The problem is being a noob doesn’t sell. So yes approaching life as a noob but if you want people to buy your shit - you best not appear a nub


Success sells. PG has achieved success, so he can freely endorse a noob mentality. But take a loser and add a noob mentality, and you're only signaling a bigger loser.

This is not to say a noob mentality is counterproductive - quite the contrary - but that it's not always optimal to flaunt.


I like the feeling of being a noob. It means I have something new to learn and discover.

Asking questions, whether it's to Google or another person is a very rewarding process when you eventually find an answer.

I would have thought most people in the tech industry would think like this since it requires so much ongoing learning and feeling like a noob every time a new library / framework comes out. Maybe not?


Work and hobby-wise, being noob is pretty much my life so far. On the rare occasions where I first think I know everything I do begin to worry as things I tend to work with rarely are that simple, really.

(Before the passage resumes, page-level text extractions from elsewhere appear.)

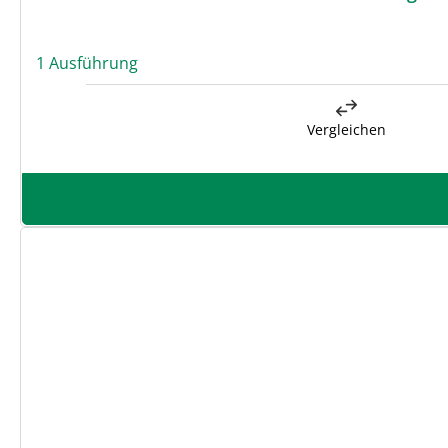
1 Ausführung
Vergleichen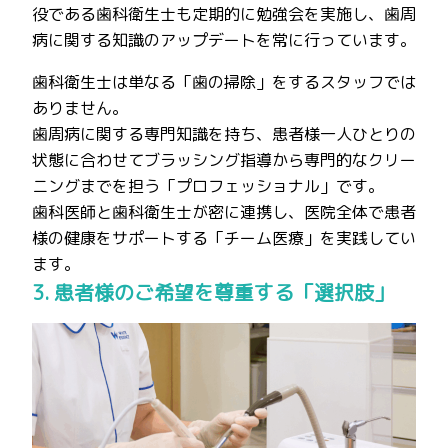
役である歯科衛生士も定期的に勉強会を実施し、歯周
病に関する知識のアップデートを常に行っています。
歯科衛生士は単なる「歯の掃除」をするスタッフでは
ありません。
歯周病に関する専門知識を持ち、患者様一人ひとりの
状態に合わせてブラッシング指導から専門的なクリー
ニングまでを担う「プロフェッショナル」です。
歯科医師と歯科衛生士が密に連携し、医院全体で患者
様の健康をサポートする「チーム医療」を実践してい
ます。
3. 患者様のご希望を尊重する「選択肢」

Same with people at work. It's often better to be the dullest pencil in the box because if you end up being the sharpest one yourself you know there's likely nobody left to challenge you.


Just a thought.

I remember listening to a joe rogan podcast where he mentioned the term "personal sovereignty". I took it to be the state people reach when they're the sort of captain of their own boat.

And being a noob is sort of the opposite of this... you're sort of at the mercy of things.

I think you have to be a noob to get to personal sovereignty, and you have to ping pong back and forth to maintain it.


There's a great book by Truesdell, named "An Idiot's Fugitive Essays on Science". According to Truesdell, the initial meaning of the word "idiot" was one who does not have preconceived ideas.

https://www.springer.com/gp/book/9781461381877


Hmm I can't really see that sense here. But thanks, I shall check out that book, looks interesting!

idiot (n.)

early 14c., "person so mentally deficient as to be incapable of ordinary reasoning;" also in Middle English "simple man, uneducated person, layman" (late 14c.), from Old French idiote "uneducated or ignorant person" (12c.), from Latin idiota "ordinary person, layman; outsider," in Late Latin "uneducated or ignorant person," from Greek idiotes "layman, person lacking professional skill" (opposed to writer, soldier, skilled workman), literally "private person" (as opposed to one taking part in public affairs), used patronizingly for "ignorant person," from idios "one's own" (see idiom).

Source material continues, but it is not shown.